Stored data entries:
• • • • • • •

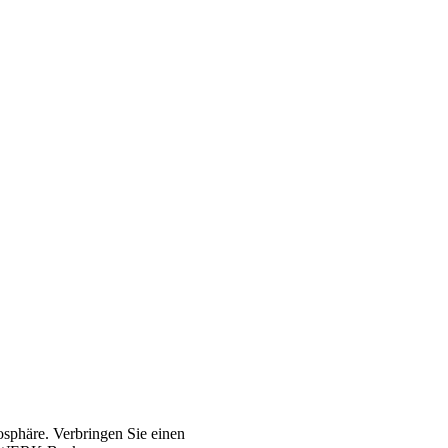
osphäre. Verbringen Sie einen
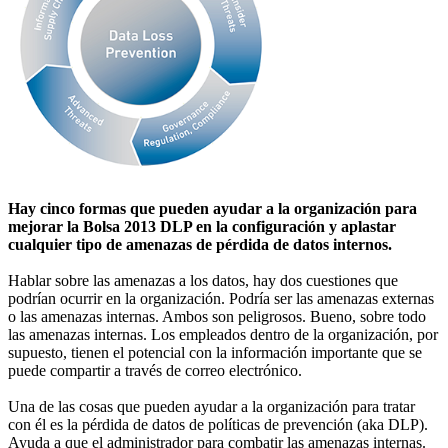
Hay cinco formas que pueden ayudar a la organización para
mejorar la Bolsa 2013 DLP en la configuración y aplastar
cualquier tipo de amenazas de pérdida de datos internos.
Hablar sobre las amenazas a los datos, hay dos cuestiones que
podrían ocurrir en la organización. Podría ser las amenazas externas
o las amenazas internas. Ambos son peligrosos. Bueno, sobre todo
las amenazas internas. Los empleados dentro de la organización, por
supuesto, tienen el potencial con la información importante que se
puede compartir a través de correo electrónico.
Una de las cosas que pueden ayudar a la organización para tratar
con él es la pérdida de datos de políticas de prevención (aka DLP).
Ayuda a que el administrador para combatir las amenazas internas.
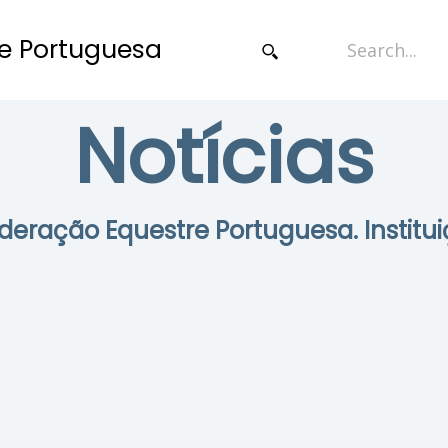
e Portuguesa
Notícias
Federação Equestre Portuguesa. Institui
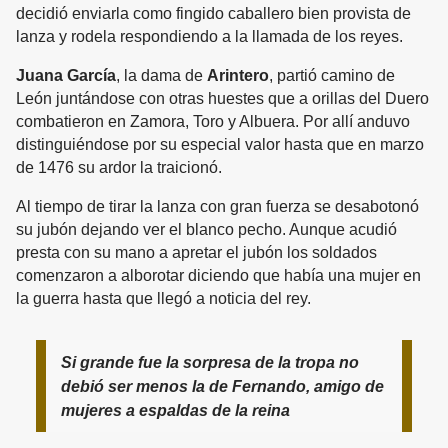
decidió enviarla como fingido caballero bien provista de
lanza y rodela respondiendo a la llamada de los reyes.
Juana García
, la dama de
Arintero
, partió camino de
León juntándose con otras huestes que a orillas del Duero
combatieron en Zamora, Toro y Albuera. Por allí anduvo
distinguiéndose por su especial valor hasta que en marzo
de 1476 su ardor la traicionó.
Al tiempo de tirar la lanza con gran fuerza se desabotonó
su jubón dejando ver el blanco pecho. Aunque acudió
presta con su mano a apretar el jubón los soldados
comenzaron a alborotar diciendo que había una mujer en
la guerra hasta que llegó a noticia del rey.
Si grande fue la sorpresa de la tropa no
debió ser menos la de Fernando, amigo de
mujeres a espaldas de la reina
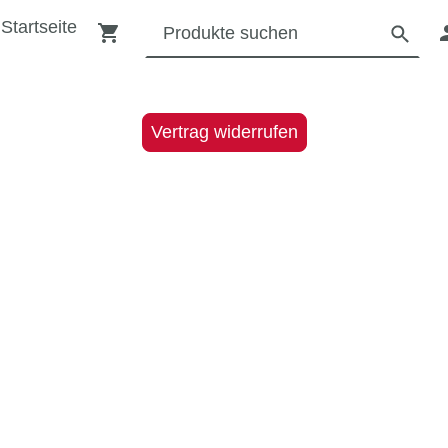
Startseite
Vertrag widerrufen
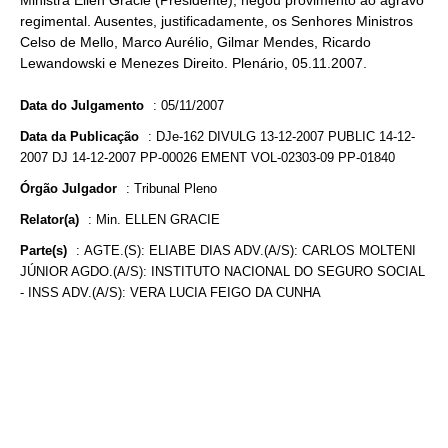
Ministra Ellen Gracie (Presidente), negou provimento ao agravo
regimental. Ausentes, justificadamente, os Senhores Ministros
Celso de Mello, Marco Aurélio, Gilmar Mendes, Ricardo
Lewandowski e Menezes Direito. Plenário, 05.11.2007.
Data do Julgamento
:
05/11/2007
Data da Publicação
:
DJe-162 DIVULG 13-12-2007 PUBLIC 14-12-
2007 DJ 14-12-2007 PP-00026 EMENT VOL-02303-09 PP-01840
Órgão Julgador
:
Tribunal Pleno
Relator(a)
:
Min. ELLEN GRACIE
Parte(s)
:
AGTE.(S): ELIABE DIAS ADV.(A/S): CARLOS MOLTENI
JÚNIOR AGDO.(A/S): INSTITUTO NACIONAL DO SEGURO SOCIAL
- INSS ADV.(A/S): VERA LUCIA FEIGO DA CUNHA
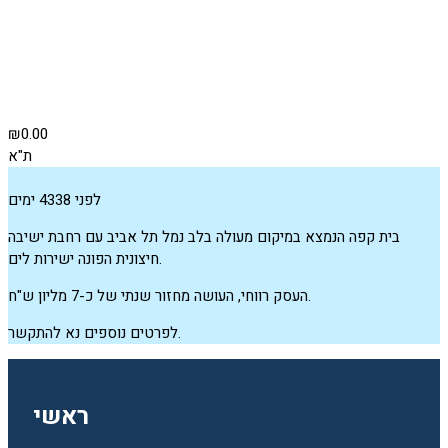
₪0.00
ת"א
לפני 4338 ימים
בית קפה הנמצא במיקום מעולה בלב נמל תל אביב עם רחבת ישיבה
חיצונית הפונה ישירות לים.
העסק רווחי, העושה מחזור שנתי של כ-7 מליון ש"ח.
לפרטים נוספים נא להתקשר.
ראשי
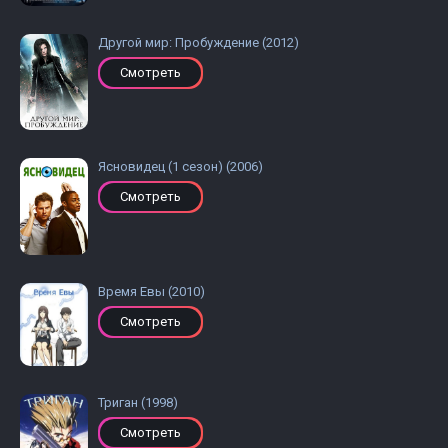
Другой мир: Пробуждение (2012)
Смотреть
Ясновидец (1 сезон) (2006)
Смотреть
Время Евы (2010)
Смотреть
Триган (1998)
Смотреть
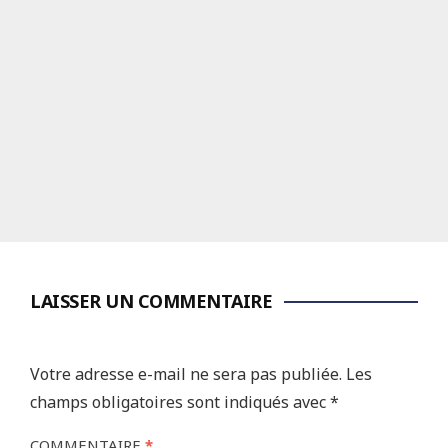
LAISSER UN COMMENTAIRE
Votre adresse e-mail ne sera pas publiée.
Les
champs obligatoires sont indiqués avec
*
COMMENTAIRE
*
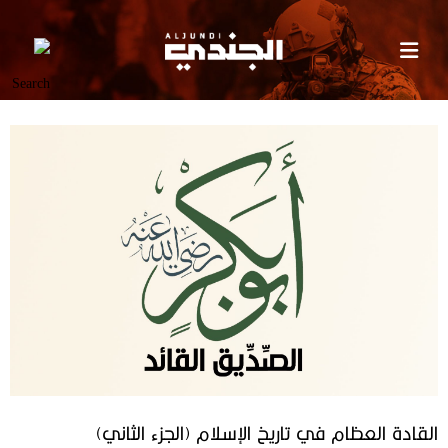
القادة العظام في تاريخ الإسلام (الجزء الثاني)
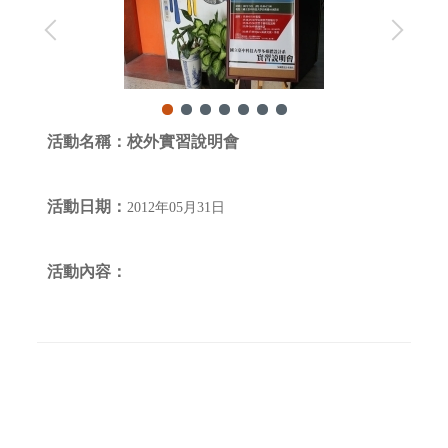
活動名稱：
校外實習說明會
活動日期：
2012年05月31日
活動內容：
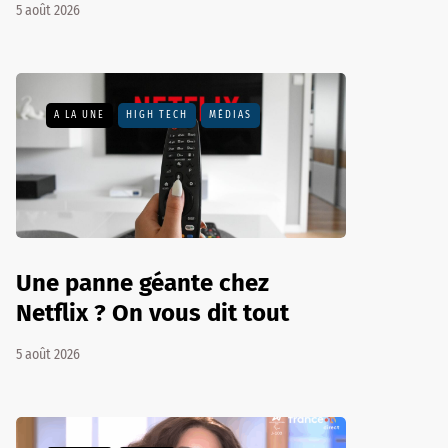
5 août 2026
A LA UNE
HIGH TECH
MÉDIAS
Une panne géante chez
Netflix ? On vous dit tout
5 août 2026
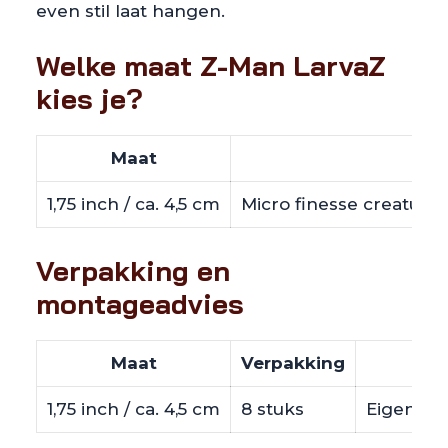
even stil laat hangen.
Welke maat Z-Man LarvaZ
kies je?
Maat
1,75 inch / ca. 4,5 cm
Micro finesse creature 
Verpakking en
montageadvies
Maat
Verpakking
1,75 inch / ca. 4,5 cm
8 stuks
Eigen gew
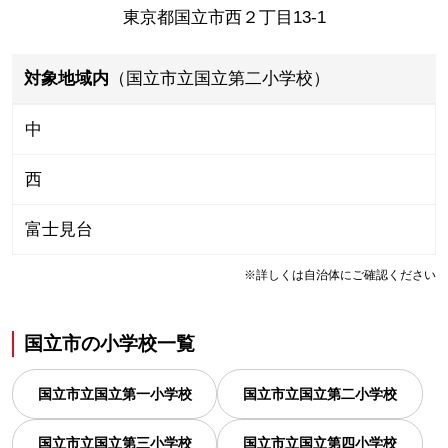
東京都国立市西２丁目13-1
対象地域内
（国立市立国立第二小学校）
中
西
富士見台
※詳しくは自治体にご確認ください
国立市
の
小学校一覧
国立市立国立第一小学校
国立市立国立第二小学校
国立市立国立第三小学校
国立市立国立第四小学校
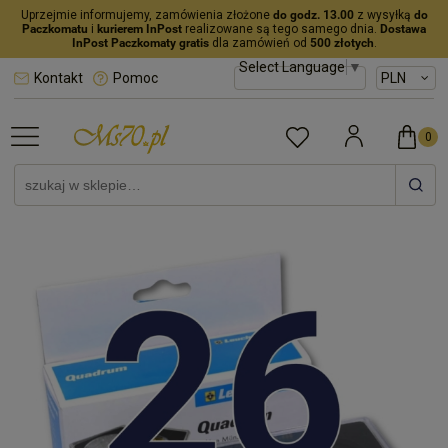
Uprzejmie informujemy, zamówienia złożone
do godz. 13.00
z wysyłką
do
Paczkomatu
i
kurierem InPost
realizowane są tego samego dnia.
Dostawa
InPost Paczkomaty gratis
dla zamówień od
500 złotych
.
Select Language
▼
Kontakt
Pomoc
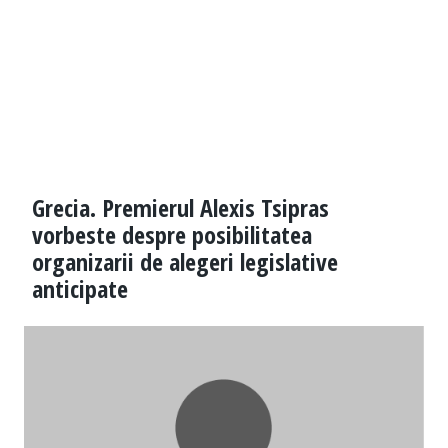
Grecia. Premierul Alexis Tsipras
vorbeste despre posibilitatea
organizarii de alegeri legislative
anticipate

• • • • • • •

Where the word "jubón" appears in a line of the entries, copy that line.

REPLY:
su jubón dejando ver el blanco pecho. Aunque acudió
presta con su mano a apretar el jubón los soldados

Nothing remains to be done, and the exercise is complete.